Lourembergue Alves
O tempo mudou. Mudou bastante. Um vento gélido se arrasta pelo país. Transformou a temperatura. Cidades do Sul e do Sudeste, que jamais tiveram neve, enevoaram. Vídeos e mais vídeos foram divulgados pelos grupos de Whatsapp, com cristais de gelo a caírem, cobrindo arvores, calçadas, ruas e casas. Espetáculos belíssimos. Presenciados, mas não sentidos por todos. Ainda que a friagem tenha se expandido por um sem número de lugares, com direito a cerração. Céu escuro em pleno dia. Ao descortinar-se, contudo, o véu de nuvens de neblina, depara-se com outro espetáculo.
Nenhum pouco igual.

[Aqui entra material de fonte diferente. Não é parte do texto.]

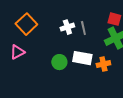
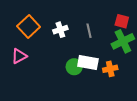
white cross: (67, 27) -> (60, 30), moved
green circle: (59, 62) -> (74, 67), moved

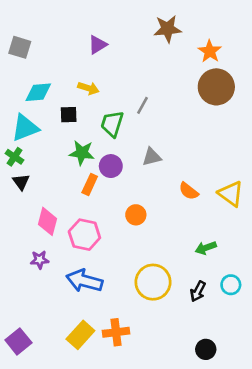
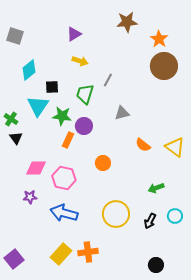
yellow arrow: (88, 88) -> (80, 61), moved
cyan diamond: (38, 92) -> (29, 70), turned -35
cyan triangle: (25, 128) -> (38, 106), moved, turned -35
gray triangle: (152, 157) -> (122, 113), moved
pink diamond: (47, 221) -> (36, 168), turned 75

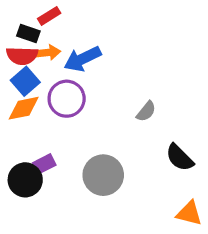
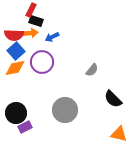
red rectangle: (49, 16) -> (31, 10), turned -32
black rectangle: (28, 33) -> (36, 21), moved
blue arrow: (83, 59) -> (52, 37), size x0.6
purple rectangle: (44, 164) -> (25, 127), moved

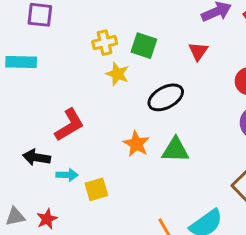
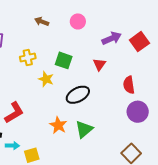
yellow cross: (105, 43) -> (28, 58), moved
green triangle: (175, 150) -> (84, 129), turned -42

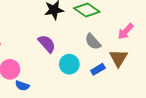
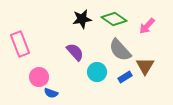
pink arrow: (126, 31) -> (147, 26), moved
gray semicircle: (93, 42) -> (120, 50), size x1.4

Bastante distinto, com pessoas desagasalhadas, jogados em locais inóspitos, que não acolhem, nem protegem, tampouco deveriam fazê-lo, ainda que se valha de jornais como cobertores, e onde o frio parece estar bem mais frio, e a fome muito mais forte, a subtrair a já raquítica resistência, que mal pode esperar pelas migalhas que lhes servem de doação. Agasalhos, cobertores e comidas. Afinal, os necessitados nada têm, e desejam tão poucos, pouquíssimos diante de suas desesperadas necessidades. Ações elogiáveis. Humanitárias, na verdade. Essas doações, importantes e necessárias, não são suficientes. São apenas paliativos. Elas bem que poderiam ser substituídas por políticas públicas condizentes, permanentes.

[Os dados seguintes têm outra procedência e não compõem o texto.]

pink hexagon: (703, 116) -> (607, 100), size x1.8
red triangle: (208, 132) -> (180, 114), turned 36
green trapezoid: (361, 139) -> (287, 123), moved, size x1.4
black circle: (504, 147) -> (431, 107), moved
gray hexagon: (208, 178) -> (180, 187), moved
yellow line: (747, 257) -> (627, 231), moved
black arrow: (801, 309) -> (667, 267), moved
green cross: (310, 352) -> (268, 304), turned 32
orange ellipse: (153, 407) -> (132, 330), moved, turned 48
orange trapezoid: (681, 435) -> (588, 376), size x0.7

São as políticas públicas, e somente através delas que se pode, de fato, “erradicar a pobreza e a marginalização e reduzir as desigualdades sociais” (art. 3º., III da Constituição Federal). Houve um momento em que se avançou nessa direção. Diminuiu, conforme dados oficiais, o número de brasileiros abaixo da linha da pobreza, bem como no da pobreza. Trabalho, no entanto, que foi interrompido aos poucos, até que parou de vez. Em paralelo com a crise econômica. Crise que levou de volta muitos para onde, antes, havia estados.
Situação complicada. Conhecida. Agentes políticos e públicos fizeram, e fazem carreatas da solidariedade, distribuindo cestas básicas e agasalhos, tendo as participações das chamadas primeiras-damas. Sempre com a bajulação da mídia. Nada disso, porém, é de graça. Quando das eleições, chega à fatura. Fatura supervalorizada. Tem um preço bastante alto. Eleitores pagam com seus votos nas urnas dos corações bondosos, e os elegem, ou reelegem ou para as cadeiras nos Parlamentos ou para as chefias do Executivo. Círculo vicioso. Venda e compra de votos.

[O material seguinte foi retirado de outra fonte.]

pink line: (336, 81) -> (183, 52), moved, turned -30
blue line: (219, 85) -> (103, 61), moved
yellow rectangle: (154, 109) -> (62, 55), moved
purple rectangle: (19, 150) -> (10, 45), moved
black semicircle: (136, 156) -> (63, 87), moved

As ações de doação são pessoais, transferíveis por vezes (da primeira-dama para seus esposos) ao passo que as políticas públicas não são (exceto uma ou outra). É por conta da impessoalidade delas, e do seu papel em quebrar o chamado círculo vicioso, que, hoje, não se tem políticas públicas que venham “erradicara pobreza”, “reduzir as desigualdades” e “promover o bem de todos”.
O Estado, então, se mostra impotente. A democracia enfraquece, e até desaparece, pois não se fortalece entre desiguais, em meio a muros, erguidos para separarem os guetos, os grupos, ainda que às voltas com milícias e organizações criminosas, com as forças de segurança perdidas em meio às próprias incongruências. Distancia-se em demasia, desse modo, “construção de uma sociedade livre, justa e solidária”, como apregoa o item I, artigo 3º. do estatuto do Estado brasileiro.
Estatuto não lido, nem conhecido por quem deveriam segui-lo a risca. Dai as discrepâncias. Tanto no campo jurídico, quanto no do político. Bem mais neste último, pois ainda se tem cenários de currais eleitorais. Gravitam dentro ou em torno deles os eleitores-torcedores, os quais são, já algum tempo, maior contingente do eleitorado. É isto.
Lourembergue Alves é professor universitário e analista político.